Plusieurs leviers pour assurer un équilibre du système

Outre l’âge pivot, la Cour des comptes présente plusieurs autres leviers qui permettraient d’assurer le financement pérenne du système. La réforme de 2023 implique la prise en compte de 172 trimestres (43 ans) dans le calcul des droits à la retraite. Réduire le nombre d’années prises en compte à 42 ans dégraderait le solde des retraites 3,9 milliards d’euros en 2035. En revanche, l’allonger d’un an rapporterait 5,2 milliards. Un gain financier moindre que celui de l’âge légal, mais dont les bénéfices s’accroissent avec le temps. «Cela découle d’une montée en puissance plus lente de ces effets, qui continuent à s’amplifier sur les exercices ultérieurs», explique la Cour.

Plus technique et insidieux, le changement du nombre de trimestres pris en compte risquerait tout de même d’être aussi impopulaire que le report de l’âge de départ, qui avait fait sortir des millions de Français dans les rues en 2023. Les autres leviers relevés par la Cour concernent le montant des cotisations - mais dont la hausse pourrait avoir des effets négatifs sur l’économie, bien qu’ils soient difficiles à mesurer - et les conditions d’indexation des pensions. Une sous-indexation d’un point par rapport à l’inflation permettrait d’économiser 2,9 milliards dès 2025.

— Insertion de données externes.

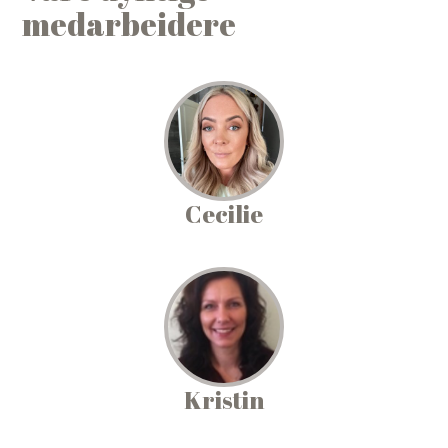
medarbeidere
Cecilie
Kristin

Avec ce rapport, qui rappelle l’inéluctable déficit à venir du système des retraites, la Cour des comptes a rempli sa part du marché. La balle est désormais dans le camp des syndicats et du patronat, à qui il revient d’étudier les différents leviers permettant d’assurer l’avenir du système de retraite. «Le seul scénario que nous faisons à ce stade, c’est celui d’un accord entre les partenaires sociaux», promet-on du côté de Matignon. L’entourage du premier ministre précise que François Bayrou «leur fait confiance pour s’emparer de ce rapport». Les représentants des salariés et des entreprises, qui devraient se réunir pour la première fois en fin de semaine prochaine, choisiront d’ailleurs toutes les thématiques à aborder. «Le gouvernement ne met rien sur la table», martèle Matignon. «Il ne fait que remettre en chantier le sujet des retraites». Un chantier immense, que les syndicats et le patronat sont maintenant les seuls à pouvoir terminer.